A place where economics, financial markets, and real estate intersect.

Tuesday, July 16, 2013

Morning Report - Affordability remains high

Vital Statistics:
Last Change Percent
S&P Futures  1676.7 -0.8 -0.05%
Eurostoxx Index 2667.9 -18.8 -0.70%
Oil (WTI) 106.9 0.6 0.55%
LIBOR 0.266 -0.001 -0.52%
US Dollar Index (DXY) 82.74 -0.299 -0.36%
10 Year Govt Bond Yield 2.54% 0.00%  
Current Coupon Ginnie Mae TBA 104.2 -1.3
Current Coupon Fannie Mae TBA 103.6 0.0
RPX Composite Real Estate Index 202.5 -0.5
BankRate 30 Year Fixed Rate Mortgage 4.45
Markets are flattish after the consumer price index came in more or less in line with expectations and Goldman beat earnings estimates. Bonds and MBS are flat as we await the Bearded One tomorrow morning.

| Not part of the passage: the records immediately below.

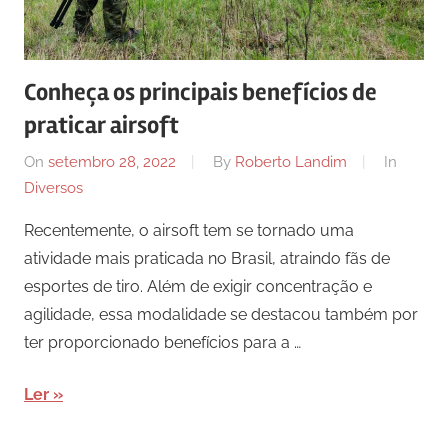
Conheça os principais benefícios de
praticar airsoft
On
setembro 28, 2022
By
Roberto Landim
In
Diversos
Recentemente, o airsoft tem se tornado uma
atividade mais praticada no Brasil, atraindo fãs de
esportes de tiro. Além de exigir concentração e
agilidade, essa modalidade se destacou também por
ter proporcionado benefícios para a …
Ler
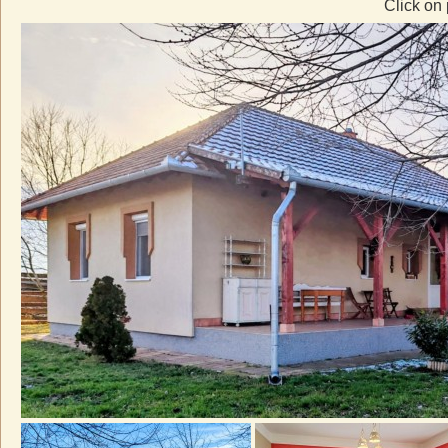
Click on 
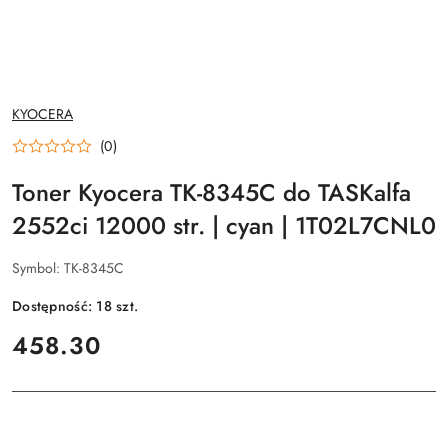
NAZWA
KYOCERA
PRODUCENTA:
(0)
Toner Kyocera TK-8345C do TASKalfa
2552ci 12000 str. | cyan | 1T02L7CNL0
Symbol:
TK-8345C
Dostępność:
18
szt.
cena:
458.30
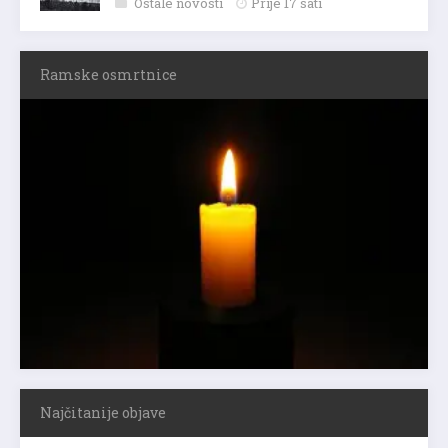
Ostale novosti
Prije 17 sati
Ramske osmrtnice
Najčitanije objave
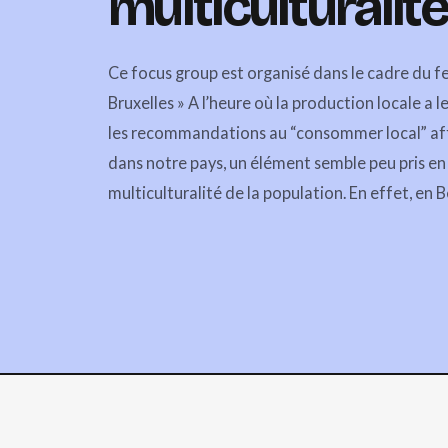
multiculturalité
Ce focus group est organisé dans le cadre du fe
Bruxelles » A l’heure où la production locale a 
les recommandations au “consommer local” aff
dans notre pays, un élément semble peu pris en
multiculturalité de la population. En effet, en B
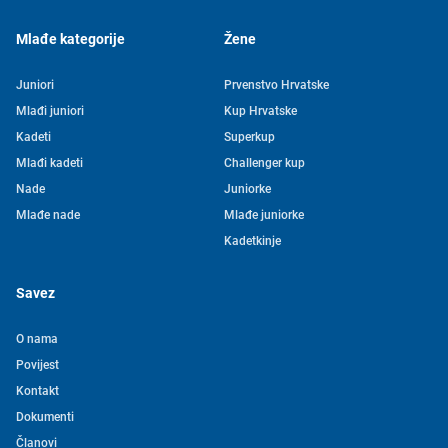
Mlađe kategorije
Žene
Juniori
Prvenstvo Hrvatske
Mlađi juniori
Kup Hrvatske
Kadeti
Superkup
Mlađi kadeti
Challenger kup
Nade
Juniorke
Mlađe nade
Mlađe juniorke
Kadetkinje
Savez
O nama
Povijest
Kontakt
Tjedni newsletter HVS-a
Dokumenti
Članovi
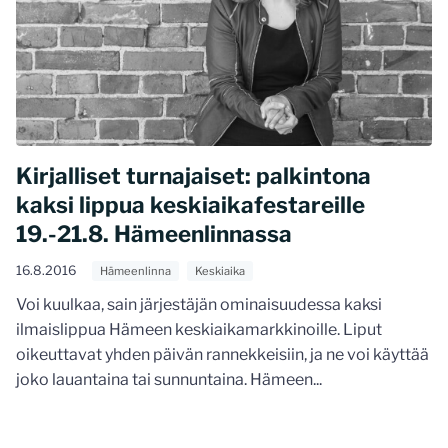
Kirjalliset turnajaiset: palkintona
kaksi lippua keskiaikafestareille
19.-21.8. Hämeenlinnassa
16.8.2016
Hämeenlinna
Keskiaika
Voi kuulkaa, sain järjestäjän ominaisuudessa kaksi
ilmaislippua Hämeen keskiaikamarkkinoille. Liput
oikeuttavat yhden päivän rannekkeisiin, ja ne voi käyttää
joko lauantaina tai sunnuntaina. Hämeen...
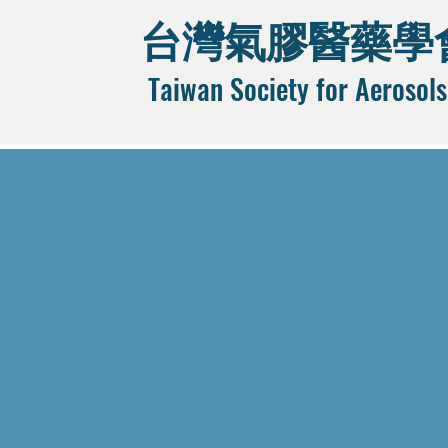
台灣氣膠醫藥學
Taiwan Society for Aerosols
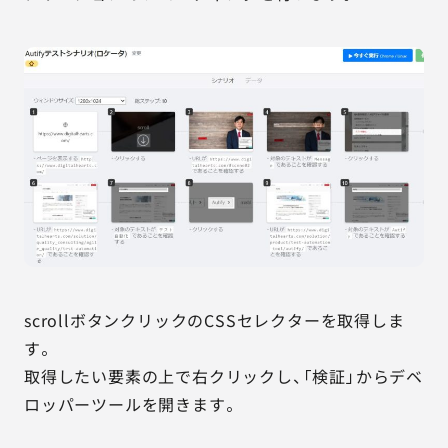
scrollボタンクリックのCSSセレクターを取得しま
す。
取得したい要素の上で右クリックし、「検証」からデベ
ロッパーツールを開きます。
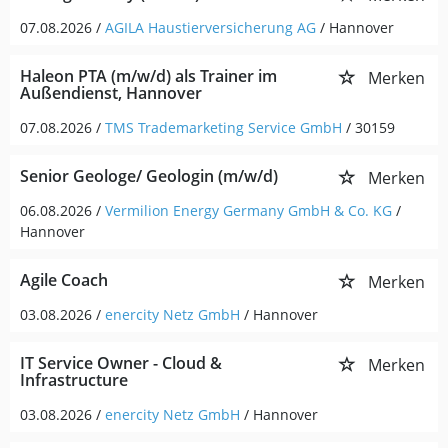
07.08.2026 /
AGILA Haustierversicherung AG
/ Hannover
Haleon PTA (m/w/d) als Trainer im
Merken
Außendienst, Hannover
07.08.2026 /
TMS Trademarketing Service GmbH
/ 30159
Senior Geologe/ Geologin (m/w/d)
Merken
06.08.2026 /
Vermilion Energy Germany GmbH & Co. KG
/
Hannover
Agile Coach
Merken
03.08.2026 /
enercity Netz GmbH
/ Hannover
IT Service Owner - Cloud &
Merken
Infrastructure
03.08.2026 /
enercity Netz GmbH
/ Hannover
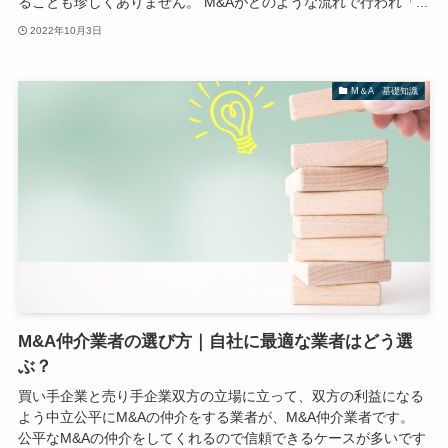
ることも珍しくありません。 M&Aがどのような流れで行われ「...
2022年10月3日
M＆A 基礎知識
M&A仲介業者の選び方｜自社に最適な業者はどう選
ぶ？
買い手企業と売り手企業双方の立場に立って、双方の利益になる
よう中立公平にM&Aの仲介をする業者が、M&A仲介業者です。
公平なM&Aの仲介をしてくれるので信頼できるケースが多いです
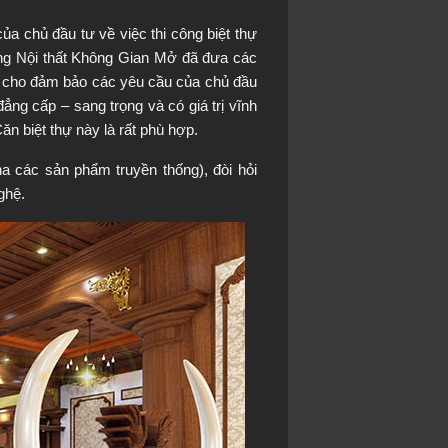
ủa chủ đầu tư về việc thi công biệt thự 
g Nội thất Không Gian Mở đã đưa các 
o cho đảm bảo các yêu cầu của chủ đầu 
ẳng cấp – sang trọng và có giá trị vĩnh 
n biệt thự này là rất phù hợp.
 các sản phẩm truyền thống), đòi hỏi 
ghệ.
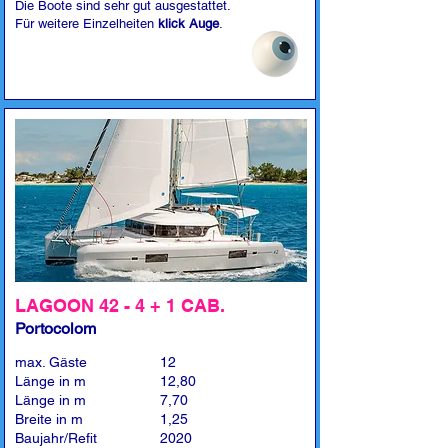
Die Boote sind sehr gut ausgestattet.
Für weitere Einzelheiten
klick Auge
.
LAGOON 42 - 4 + 1 CAB.
Portocolom
max. Gäste
12
Länge in m
12,80
Länge in m
7,70
Breite in m
1,25
Baujahr/Refit
2020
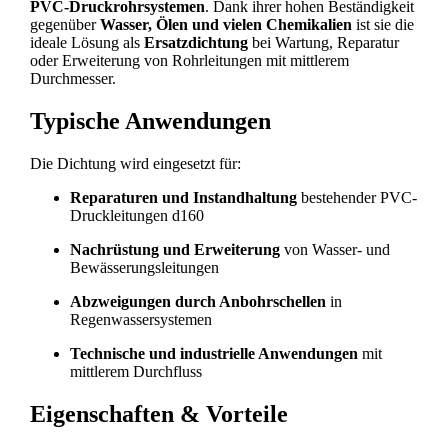
PVC-Druckrohrsystemen
. Dank ihrer hohen Beständigkeit
gegenüber
Wasser, Ölen und vielen Chemikalien
ist sie die
ideale Lösung als
Ersatzdichtung
bei Wartung, Reparatur
oder Erweiterung von Rohrleitungen mit mittlerem
Durchmesser.
Typische Anwendungen
Die Dichtung wird eingesetzt für:
Reparaturen und Instandhaltung
bestehender PVC-
Druckleitungen d160
Nachrüstung und Erweiterung
von Wasser- und
Bewässerungsleitungen
Abzweigungen durch Anbohrschellen
in
Regenwassersystemen
Technische und industrielle Anwendungen
mit
mittlerem Durchfluss
Eigenschaften & Vorteile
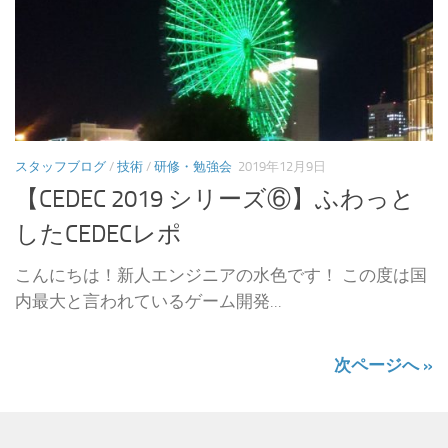
スタッフブログ
/
技術
/
研修・勉強会
2019年12月9日
【CEDEC 2019 シリーズ⑥】ふわっと
したCEDECレポ
こんにちは！新人エンジニアの水色です！ この度は国
内最大と言われているゲーム開発...
次ページへ »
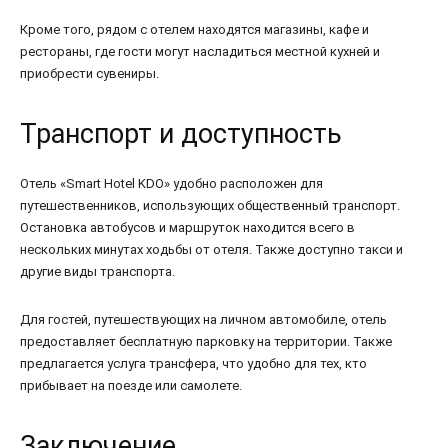
Кроме того, рядом с отелем находятся магазины, кафе и
рестораны, где гости могут насладиться местной кухней и
приобрести сувениры.
Транспорт и доступность
Отель «Smart Hotel KDO» удобно расположен для
путешественников, использующих общественный транспорт.
Остановка автобусов и маршруток находится всего в
нескольких минутах ходьбы от отеля. Также доступно такси и
другие виды транспорта.
Для гостей, путешествующих на личном автомобиле, отель
предоставляет бесплатную парковку на территории. Также
предлагается услуга трансфера, что удобно для тех, кто
прибывает на поезде или самолете.
Заключение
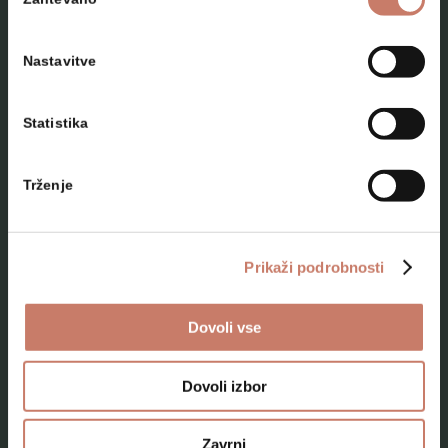
soglasja
Nastavitve
Statistika
NAČRTUJTE SVOJ OBISK
Trženje
Lokacije
Top 10 zanimivosti
Prikaži podrobnosti
Kam na izlet
Dovoli vse
Programi za skupine odraslih
Programi za šole
Dovoli izbor
Kje smo
Zavrni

Re Bernanke's testimony, the Washington Post is saying the Fed will be delaying debate over unwinding QE amid concerns over how the markets will react. One interesting concern, from Richmond Fed Jeffrey Lacker, is that the Fed will experience capital losses on its holdings of mortgage backed securities, and could find itself in a position where it makes no money (or even experiences losses), which will raise public and Congressional scrutiny. Want a proxy for the Fed's balance sheet?  Take a gander at the chart of Agency Mortgage REIT American Capital (AGNC). They hold a levered portfolio of agency fixed and adjustable rate mortgage backed securities. The stock is down a third since rates started going up in early May.


Mortgage REITs like AGNC or Annaly (NLY)  are unloading mortgage-backed securities as rates increase. This is largely due to margin requirements, although interest rate hedging plays a part. As the value of their holdings drops, which is what is happening as rates increase, the banks that provide them leverage will demand more capital. The REITs can either raise capital in the private markets (which isn't going to happen) or they can raise capital by selling their inventory. The thing to remember is that the margin clerk doesn't care if the mortgage backed securities are overvalued or undervalued. The margin clerk will hit whatever bid is available if the company doesn't sell the merchandise themselves. That is how you get these air pockets like we had on July 5, where the we set record highs on mortgage rates and the 10 year yields. As mortgage REITs de-lever, you can expect rate volatility. Floating in this environment can be a little hairy. 

CoreLogic's latest Market Pulse makes the argument that in spite of the recent rise in house prices and rates, housing affordability is still elevated compared to historical numbers. They dismiss (as do I) the notion that we are back in a bubble or are even close to one. Bubbles are psychological events where everyone gets this idea that an asset price cannot fall. We will not experience another real estate bubble, although our great-grandkids might. Here is Corelogic's chart on affordability:


Based on the weak retail sales numbers yesterday (headline +4% vs expectations of +.8%, ex-autos flat vs expectations of + .5%), a number of sell-side firms took down their 2Q GDP estimates a hair. We will get the preliminary estimate of 2Q GDP in a couple of weeks.

Freddie Mac's mid-year update gives a forecast for the rest of 2013. Punch line: home price appreciation will slow, but remain positive, the labor market will continue the pace of the first half of the year, home sales up 2% and starts up 12% from the first half, and mortgage rates will continue to rise. Will the rise in mortgage rates stall the housing recovery? They anticipate it won't, because affordability still remains high.